What you output must match the entries exactly, apart from the pictures, which are left out.

Saved data entries
[Start of Attachment]
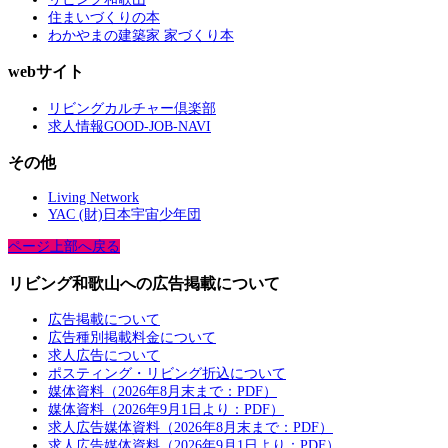
住まいづくりの本
わかやまの建築家 家づくり本
webサイト
リビングカルチャー倶楽部
求人情報GOOD-JOB-NAVI
その他
Living Network
YAC (財)日本宇宙少年団
ページ上部へ戻る
リビング和歌山への広告掲載について
広告掲載について
広告種別掲載料金について
求人広告について
ポスティング・リビング折込について
媒体資料（2026年8月末まで：PDF）
媒体資料（2026年9月1日より：PDF）
求人広告媒体資料（2026年8月末まで：PDF）
求人広告媒体資料（2026年9月1日より：PDF）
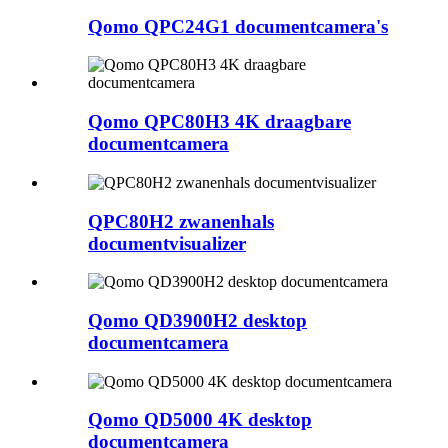
Qomo QPC24G1 documentcamera's
Qomo QPC80H3 4K draagbare
documentcamera
QPC80H2 zwanenhals
documentvisualizer
Qomo QD3900H2 desktop
documentcamera
Qomo QD5000 4K desktop
documentcamera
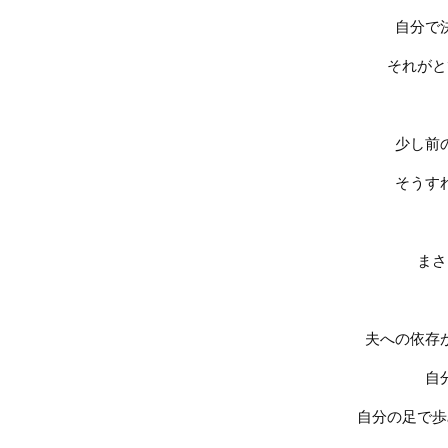
自分で
それがと
少し前
そうす
まさ
夫への依存
自
自分の足で歩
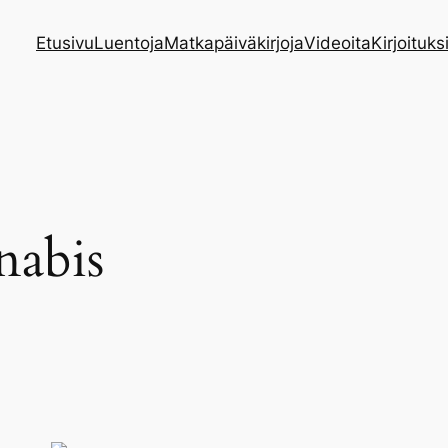
Etusivu
Luentoja
Matkapäiväkirjoja
Videoita
Kirjoituks
nabis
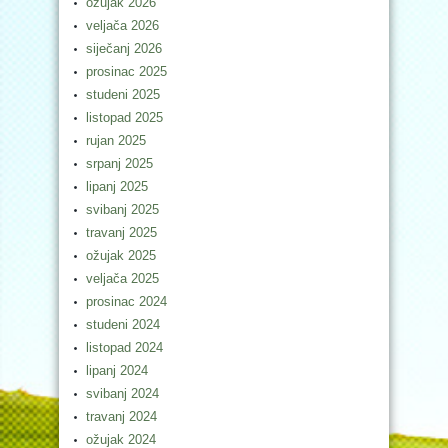
ožujak 2026
veljača 2026
siječanj 2026
prosinac 2025
studeni 2025
listopad 2025
rujan 2025
srpanj 2025
lipanj 2025
svibanj 2025
travanj 2025
ožujak 2025
veljača 2025
prosinac 2024
studeni 2024
listopad 2024
lipanj 2024
svibanj 2024
travanj 2024
ožujak 2024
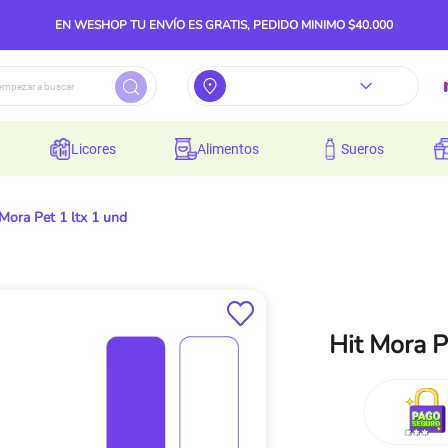
EN WESHOP TU ENVÍO ES GRATIS, PEDIDO MINIMO $40.000
licores
alimentos
sueros
 Mora Pet 1 ltx 1 und
Hit Mora P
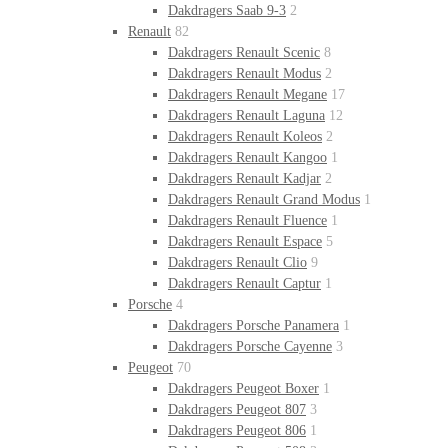
Dakdragers Saab 9-3
2
Renault
82
Dakdragers Renault Scenic
8
Dakdragers Renault Modus
2
Dakdragers Renault Megane
17
Dakdragers Renault Laguna
12
Dakdragers Renault Koleos
2
Dakdragers Renault Kangoo
1
Dakdragers Renault Kadjar
2
Dakdragers Renault Grand Modus
1
Dakdragers Renault Fluence
1
Dakdragers Renault Espace
5
Dakdragers Renault Clio
9
Dakdragers Renault Captur
1
Porsche
4
Dakdragers Porsche Panamera
1
Dakdragers Porsche Cayenne
3
Peugeot
70
Dakdragers Peugeot Boxer
1
Dakdragers Peugeot 807
3
Dakdragers Peugeot 806
1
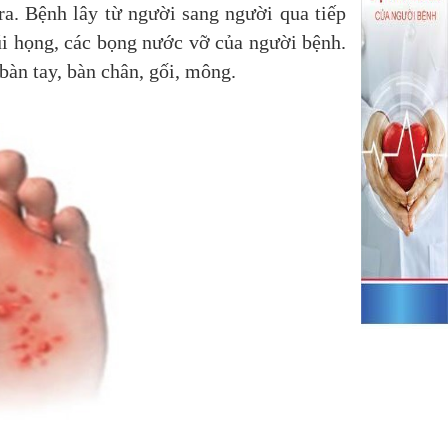
ra. Bệnh lây từ người sang người qua tiếp
mũi họng, các bọng nước vỡ của người bệnh.
bàn tay, bàn chân, gối, mông.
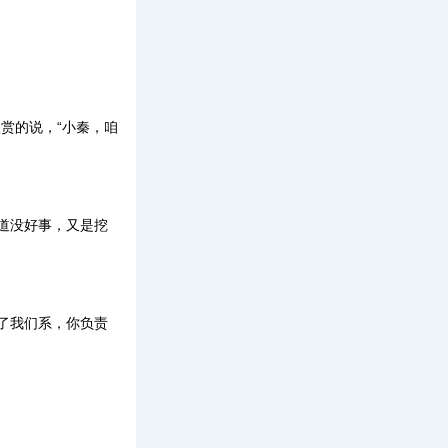
赏的说，“小秦，咱
道没好事，又是挖
了我们系，你负责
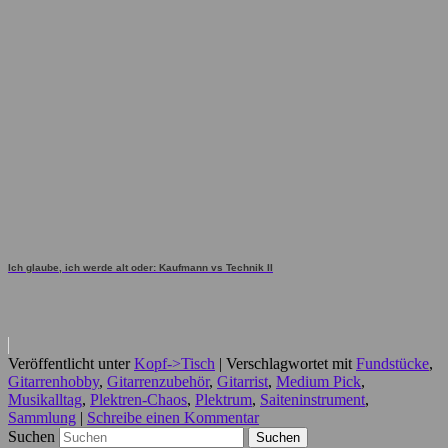
Ich glaube, ich werde alt oder: Kaufmann vs Technik II
Veröffentlicht unter
Kopf->Tisch
|
Verschlagwortet mit
Fundstücke
,
Gitarrenhobby
,
Gitarrenzubehör
,
Gitarrist
,
Medium Pick
,
Musikalltag
,
Plektren-Chaos
,
Plektrum
,
Saiteninstrument
,
Sammlung
|
Schreibe einen Kommentar
Suchen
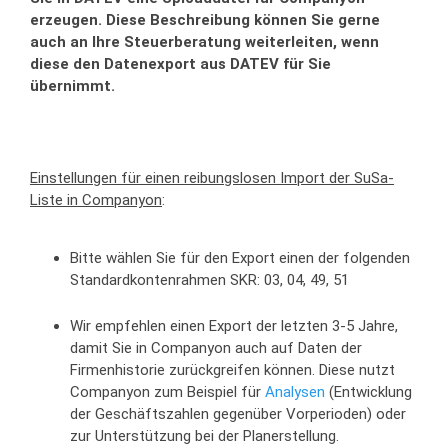
erzeugen. Diese Beschreibung können Sie gerne
auch an Ihre Steuerberatung weiterleiten, wenn
diese den Datenexport aus DATEV für Sie
übernimmt.
Einstellungen für einen reibungslosen Import der SuSa-
Liste in Companyon
:
Bitte wählen Sie für den Export einen der folgenden
Standardkontenrahmen SKR: 03, 04, 49, 51
Wir empfehlen einen Export der letzten 3-5 Jahre,
damit Sie in Companyon auch auf Daten der
Firmenhistorie zurückgreifen können. Diese nutzt
Companyon zum Beispiel für
Analysen
(Entwicklung
der Geschäftszahlen gegenüber Vorperioden) oder
zur Unterstützung bei der Planerstellung.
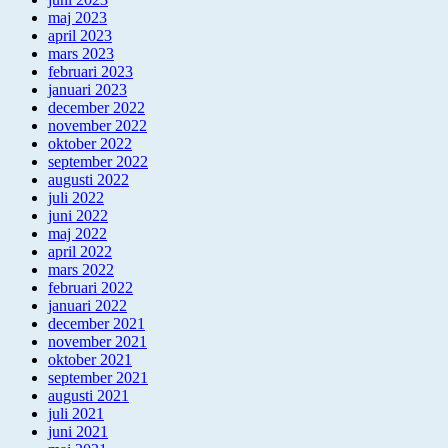
maj 2023
april 2023
mars 2023
februari 2023
januari 2023
december 2022
november 2022
oktober 2022
september 2022
augusti 2022
juli 2022
juni 2022
maj 2022
april 2022
mars 2022
februari 2022
januari 2022
december 2021
november 2021
oktober 2021
september 2021
augusti 2021
juli 2021
juni 2021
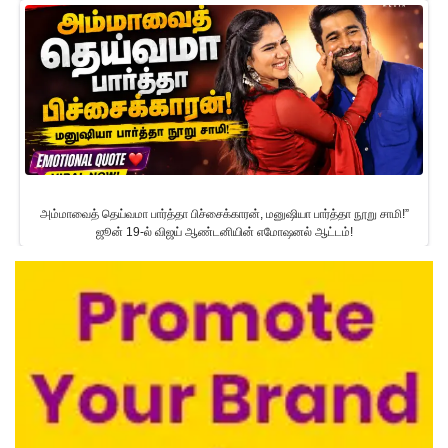
அம்மாவைத் தெய்வமா பார்த்தா பிச்சைக்காரன், மனுஷியா பார்த்தா நூறு சாமி!”
ஜூன் 19-ல் விஜய் ஆண்டனியின் எமோஷனல் ஆட்டம்!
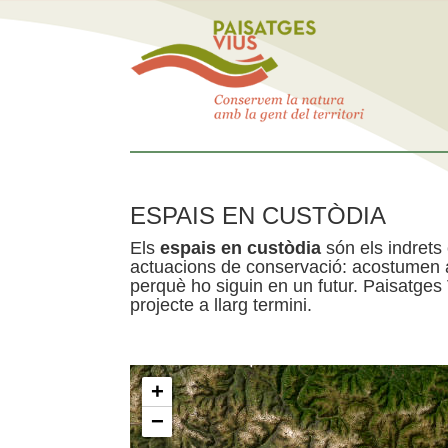
ESPAIS EN CUSTÒDIA
Els
espais en custòdia
són els indrets
actuacions de conservació: acostumen a 
perquè ho siguin en un futur. Paisatges
projecte a llarg termini.
+
−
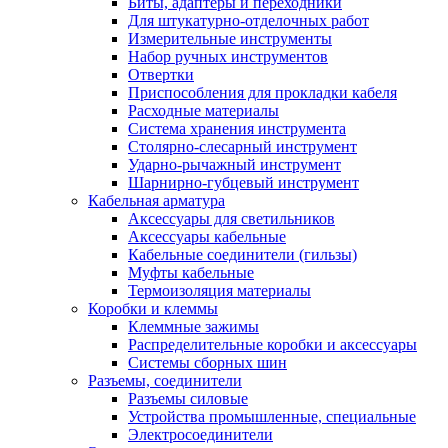
Биты, адаптеры и переходники
Для штукатурно-отделочных работ
Измерительные инструменты
Набор ручных инструментов
Отвертки
Приспособления для прокладки кабеля
Расходные материалы
Система хранения инструмента
Столярно-слесарный инструмент
Ударно-рычажный инструмент
Шарнирно-губцевый инструмент
Кабельная арматура
Аксессуары для светильников
Аксессуары кабельные
Кабельные соединители (гильзы)
Муфты кабельные
Термоизоляция материалы
Коробки и клеммы
Клеммные зажимы
Распределительные коробки и аксессуары
Системы сборных шин
Разъемы, соединители
Разъемы силовые
Устройства промышленные, специальные
Электросоединители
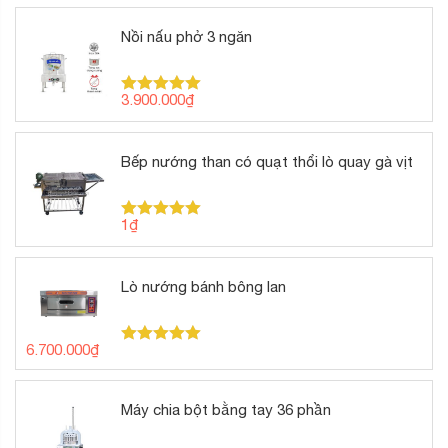
Nồi nấu phở 3 ngăn
3.900.000
₫
Được xếp
hạng
5.00
5 sao
Bếp nướng than có quạt thổi lò quay gà vịt
1
₫
Được xếp
hạng
5.00
5 sao
Lò nướng bánh bông lan
6.700.000
₫
Được xếp
hạng
5.00
5 sao
Máy chia bột bằng tay 36 phần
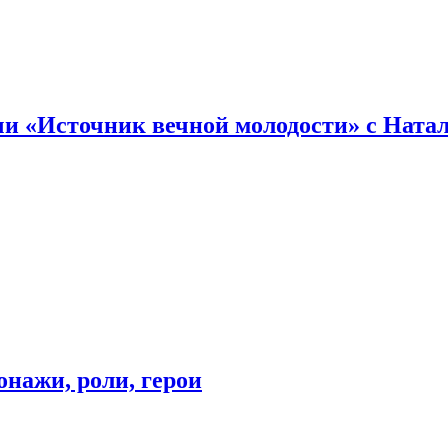
и «Источник вечной молодости» с Ната
онажи, роли, герои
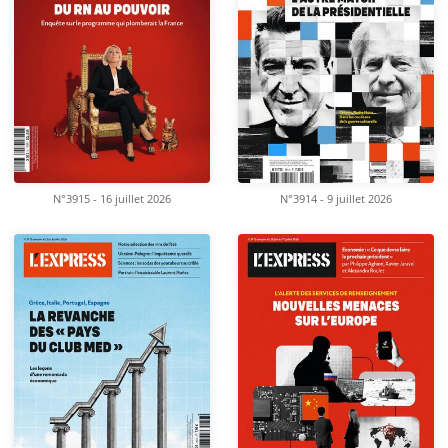
N°3915 - 16 juillet 2026
N°3914 - 9 juillet 2026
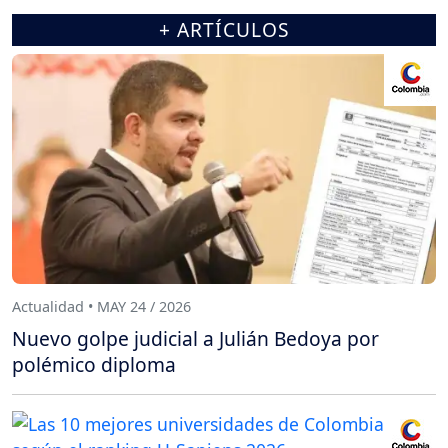
+ ARTÍCULOS
Actualidad • MAY 24 / 2026
Nuevo golpe judicial a Julián Bedoya por
polémico diploma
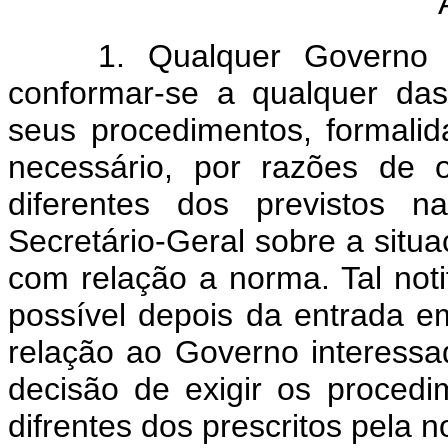
Ar
1. Qualquer Governo cont
conformar-se a qualquer da
seus procedimentos, formali
necessário, por razões de or
diferentes dos previstos n
Secretário-Geral sobre a situa
com relação a norma. Tal noti
possível depois da entrada 
relação ao Governo interessa
decisão de exigir os proced
difrentes dos prescritos pela 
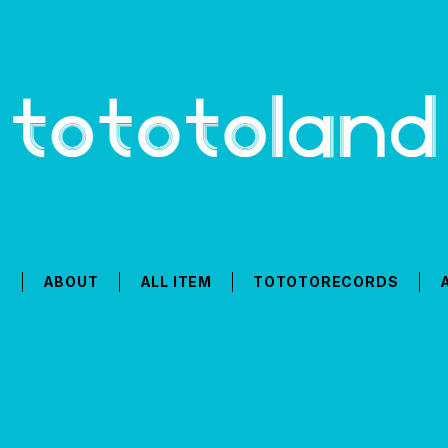
T
ABOUT
ALL ITEM
TOTOTORECORDS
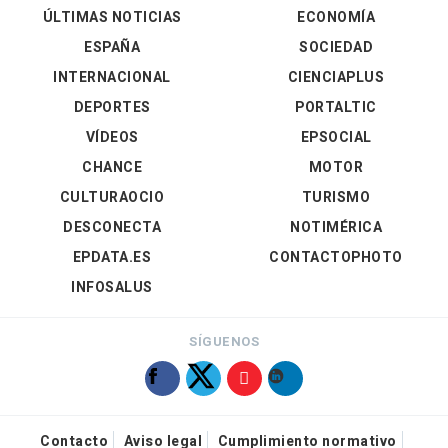
ÚLTIMAS NOTICIAS
ECONOMÍA
ESPAÑA
SOCIEDAD
INTERNACIONAL
CIENCIAPLUS
DEPORTES
PORTALTIC
VÍDEOS
EPSOCIAL
CHANCE
MOTOR
CULTURAOCIO
TURISMO
DESCONECTA
NOTIMÉRICA
EPDATA.ES
CONTACTOPHOTO
INFOSALUS
SÍGUENOS
Contacto
Aviso legal
Cumplimiento normativo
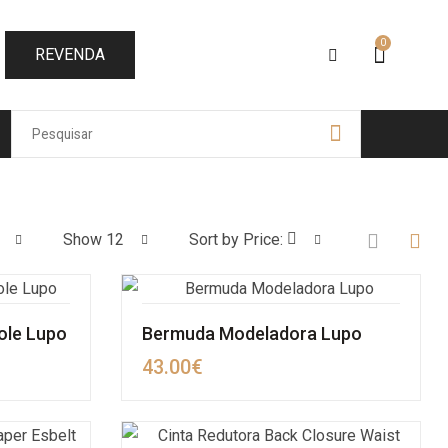
0
REVENDA
Show 12
Sort by Price:
ole Lupo
Bermuda Modeladora Lupo
43.00
€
[End of Attachment]
*Task response:*
住まいづくりの本
わかやまの建築家 家づくり本
webサイト
リビングカルチャー倶楽部
求人情報GOOD-JOB-NAVI
その他
Living Network
YAC (財)日本宇宙少年団
ページ上部へ戻る
リビング和歌山への広告掲載について
広告掲載について
広告種別掲載料金について
求人広告について
ポスティング・リビング折込について
媒体資料（2026年8月末まで：PDF）
媒体資料（2026年9月1日より：PDF）
求人広告媒体資料（2026年8月末まで：PDF）
求人広告媒体資料（2026年9月1日より：PDF）
Qomo QPC24G1 documentcamera's
Qomo QPC80H3 4K draagbare
documentcamera
QPC80H2 zwanenhals
documentvisualizer
Qomo QD3900H2 desktop
documentcamera
Qomo QD5000 4K desktop
documentcamera
自分で
それがと
少し前
そうす
まさ
夫への依存
自
自分の足で歩
Etusivu
Luentoja
Matkapäiväkirjoja
Videoita
Kirjoituks
nabis
ožujak 2026
veljača 2026
siječanj 2026
prosinac 2025
studeni 2025
listopad 2025
rujan 2025
srpanj 2025
lipanj 2025
svibanj 2025
travanj 2025
ožujak 2025
veljača 2025
prosinac 2024
studeni 2024
listopad 2024
lipanj 2024
svibanj 2024
travanj 2024
ožujak 2024
EN WESHOP TU ENVÍO ES GRATIS, PEDIDO MINIMO $40.000
licores
alimentos
sueros
 Mora Pet 1 ltx 1 und
Hit Mora P
Dakdragers Saab 9-3
2
Renault
82
Dakdragers Renault Scenic
8
Dakdragers Renault Modus
2
Dakdragers Renault Megane
17
Dakdragers Renault Laguna
12
Dakdragers Renault Koleos
2
Dakdragers Renault Kangoo
1
Dakdragers Renault Kadjar
2
Dakdragers Renault Grand Modus
1
Dakdragers Renault Fluence
1
Dakdragers Renault Espace
5
Dakdragers Renault Clio
9
Dakdragers Renault Captur
1
Porsche
4
Dakdragers Porsche Panamera
1
Dakdragers Porsche Cayenne
3
Peugeot
70
Dakdragers Peugeot Boxer
1
Dakdragers Peugeot 807
3
Dakdragers Peugeot 806
1
ra. Bệnh lây từ người sang người qua tiếp
mũi họng, các bọng nước vỡ của người bệnh.
bàn tay, bàn chân, gối, mông.
赏的说，“小秦，咱
道没好事，又是挖
了我们系，你负责
Ich glaube, ich werde alt oder: Kaufmann vs Technik II
Veröffentlicht unter
Kopf->Tisch
|
Verschlagwortet mit
Fundstücke
,
Gitarrenhobby
,
Gitarrenzubehör
,
Gitarrist
,
Medium Pick
,
Musikalltag
,
Plektren-Chaos
,
Plektrum
,
Saiteninstrument
,
Sammlung
|
Schreibe einen Kommentar
Suchen
erzeugen. Diese Beschreibung können Sie gerne
auch an Ihre Steuerberatung weiterleiten, wenn
diese den Datenexport aus DATEV für Sie
übernimmt.
Einstellungen für einen reibungslosen Import der SuSa-
Liste in Companyon
:
Bitte wählen Sie für den Export einen der folgenden
Standardkontenrahmen SKR: 03, 04, 49, 51
Wir empfehlen einen Export der letzten 3-5 Jahre,
damit Sie in Companyon auch auf Daten der
Firmenhistorie zurückgreifen können. Diese nutzt
Companyon zum Beispiel für
Analysen
(Entwicklung
der Geschäftszahlen gegenüber Vorperioden) oder
zur Unterstützung bei der Planerstellung.
maj 2023
april 2023
mars 2023
februari 2023
januari 2023
december 2022
november 2022
oktober 2022
september 2022
augusti 2022
juli 2022
juni 2022
maj 2022
april 2022
mars 2022
februari 2022
januari 2022
december 2021
november 2021
oktober 2021
september 2021
augusti 2021
juli 2021
juni 2021
அம்மாவைத் தெய்வமா பார்த்தா பிச்சைக்காரன், மனுஷியா பார்த்தா நூறு சாமி!”
ஜூன் 19-ல் விஜய் ஆண்டனியின் எமோஷனல் ஆட்டம்!
ESPAIS EN CUSTÒDIA
Els
espais en custòdia
són els indrets
actuacions de conservació: acostumen a 
perquè ho siguin en un futur. Paisatges
projecte a llarg termini.
+
−
Биты, адаптеры и переходники
Для штукатурно-отделочных работ
Измерительные инструменты
Набор ручных инструментов
Отвертки
Приспособления для прокладки кабеля
Расходные материалы
Система хранения инструмента
Столярно-слесарный инструмент
Ударно-рычажный инструмент
Шарнирно-губцевый инструмент
Кабельная арматура
Аксессуары для светильников
Аксессуары кабельные
Кабельные соединители (гильзы)
Муфты кабельные
Термоизоляция материалы
Коробки и клеммы
Клеммные зажимы
Распределительные коробки и аксессуары
Системы сборных шин
Разъемы, соединители
Разъемы силовые
Устройства промышленные, специальные
Электросоединители
Nồi nấu phở 3 ngăn
3.900.000
₫
Được xếp
hạng
5.00
5 sao
Bếp nướng than có quạt thổi lò quay gà vịt
1
₫
Được xếp
hạng
5.00
5 sao
Lò nướng bánh bông lan
6.700.000
₫
Được xếp
hạng
5.00
5 sao
Máy chia bột bằng tay 36 phần
и «Источник вечной молодости» с Ната
онажи, роли, герои
N°3915 - 16 juillet 2026
N°3914 - 9 juillet 2026
+ ARTÍCULOS
Actualidad • MAY 24 / 2026
Nuevo golpe judicial a Julián Bedoya por
polémico diploma
Ar
1. Qualquer Governo cont
conformar-se a qualquer da
seus procedimentos, formali
necessário, por razões de or
diferentes dos previstos n
Secretário-Geral sobre a situa
com relação a norma. Tal noti
possível depois da entrada 
relação ao Governo interessa
decisão de exigir os proced
difrentes dos prescritos pela 
T
ABOUT
ALL ITEM
TOTOTORECORDS
ÚLTIMAS NOTICIAS
ECONOMÍA
ESPAÑA
SOCIEDAD
INTERNACIONAL
CIENCIAPLUS
DEPORTES
PORTALTIC
VÍDEOS
EPSOCIAL
CHANCE
MOTOR
CULTURAOCIO
TURISMO
DESCONECTA
NOTIMÉRICA
EPDATA.ES
CONTACTOPHOTO
INFOSALUS
SÍGUENOS
Contacto
Aviso legal
Cumplimiento normativo
0
REVENDA
Show 12
Sort by Price:
ole Lupo
Bermuda Modeladora Lupo
43.00
€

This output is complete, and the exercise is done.